■ **EXERCISE AIM**
Where the material below has a line containing "Have you done what", start repeating exactly, and keep going through the line containing "To correct the", with no other lines.

◇ ◇ ◇

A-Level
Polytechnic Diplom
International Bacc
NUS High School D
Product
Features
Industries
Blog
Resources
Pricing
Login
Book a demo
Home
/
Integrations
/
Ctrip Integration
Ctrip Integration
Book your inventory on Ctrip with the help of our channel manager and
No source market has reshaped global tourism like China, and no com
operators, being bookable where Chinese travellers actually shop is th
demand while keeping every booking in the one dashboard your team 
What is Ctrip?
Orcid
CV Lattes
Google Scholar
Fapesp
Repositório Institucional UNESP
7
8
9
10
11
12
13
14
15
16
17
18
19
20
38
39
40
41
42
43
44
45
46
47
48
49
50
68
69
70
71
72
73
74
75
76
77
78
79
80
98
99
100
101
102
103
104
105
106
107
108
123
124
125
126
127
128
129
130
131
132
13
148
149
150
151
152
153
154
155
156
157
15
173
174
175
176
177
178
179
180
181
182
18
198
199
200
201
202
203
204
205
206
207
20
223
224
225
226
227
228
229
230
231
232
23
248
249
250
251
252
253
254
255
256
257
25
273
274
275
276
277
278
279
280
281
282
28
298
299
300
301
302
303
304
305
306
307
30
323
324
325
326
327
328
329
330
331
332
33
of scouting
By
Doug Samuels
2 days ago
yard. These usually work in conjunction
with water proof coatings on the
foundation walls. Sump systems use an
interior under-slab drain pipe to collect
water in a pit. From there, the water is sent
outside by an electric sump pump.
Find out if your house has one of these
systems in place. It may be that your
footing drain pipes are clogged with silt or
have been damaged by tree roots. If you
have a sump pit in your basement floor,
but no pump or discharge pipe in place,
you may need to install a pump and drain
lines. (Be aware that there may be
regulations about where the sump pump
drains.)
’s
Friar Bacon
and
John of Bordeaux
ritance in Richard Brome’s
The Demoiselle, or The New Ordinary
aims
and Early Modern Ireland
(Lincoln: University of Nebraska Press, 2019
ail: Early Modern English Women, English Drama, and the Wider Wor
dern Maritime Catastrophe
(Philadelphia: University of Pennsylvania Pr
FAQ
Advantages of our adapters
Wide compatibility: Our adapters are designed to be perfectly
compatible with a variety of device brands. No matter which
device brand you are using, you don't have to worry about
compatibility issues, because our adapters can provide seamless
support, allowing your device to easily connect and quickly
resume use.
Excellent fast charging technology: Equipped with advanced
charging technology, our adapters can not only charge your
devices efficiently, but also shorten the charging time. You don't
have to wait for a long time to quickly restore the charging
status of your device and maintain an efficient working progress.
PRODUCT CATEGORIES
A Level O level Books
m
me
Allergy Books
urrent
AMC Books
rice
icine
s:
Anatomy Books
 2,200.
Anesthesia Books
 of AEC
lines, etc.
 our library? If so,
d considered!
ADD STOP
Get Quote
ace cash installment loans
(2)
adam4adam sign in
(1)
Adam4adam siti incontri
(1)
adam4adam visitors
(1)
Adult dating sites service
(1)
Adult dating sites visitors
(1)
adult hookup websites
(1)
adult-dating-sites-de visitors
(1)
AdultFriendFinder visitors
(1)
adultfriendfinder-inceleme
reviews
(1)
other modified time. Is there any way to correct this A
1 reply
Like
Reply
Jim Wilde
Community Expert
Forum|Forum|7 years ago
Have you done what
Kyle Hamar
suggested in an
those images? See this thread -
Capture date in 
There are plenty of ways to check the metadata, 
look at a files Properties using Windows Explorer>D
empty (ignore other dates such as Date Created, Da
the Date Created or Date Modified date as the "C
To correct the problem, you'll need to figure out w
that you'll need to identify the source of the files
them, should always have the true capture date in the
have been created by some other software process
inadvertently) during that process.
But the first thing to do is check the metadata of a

◇ ◇ ◇

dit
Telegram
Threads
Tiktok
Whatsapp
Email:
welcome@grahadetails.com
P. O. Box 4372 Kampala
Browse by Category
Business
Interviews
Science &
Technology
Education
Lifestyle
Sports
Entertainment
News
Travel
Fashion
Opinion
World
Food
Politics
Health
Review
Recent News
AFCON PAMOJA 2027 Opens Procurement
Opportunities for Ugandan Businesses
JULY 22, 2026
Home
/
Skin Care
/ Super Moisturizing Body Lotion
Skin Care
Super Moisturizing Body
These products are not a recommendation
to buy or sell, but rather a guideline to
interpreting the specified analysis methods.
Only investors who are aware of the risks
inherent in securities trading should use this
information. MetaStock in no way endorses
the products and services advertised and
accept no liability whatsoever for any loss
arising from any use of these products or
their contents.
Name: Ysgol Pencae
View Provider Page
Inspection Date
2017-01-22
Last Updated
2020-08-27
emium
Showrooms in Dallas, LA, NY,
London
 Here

◇ ◇ ◇

■ **EXERCISE SOLUTION**
Have you done what
Kyle Hamar
suggested in an
those images? See this thread -
Capture date in 
There are plenty of ways to check the metadata, 
look at a files Properties using Windows Explorer>D
empty (ignore other dates such as Date Created, Da
the Date Created or Date Modified date as the "C
To correct the problem, you'll need to figure out w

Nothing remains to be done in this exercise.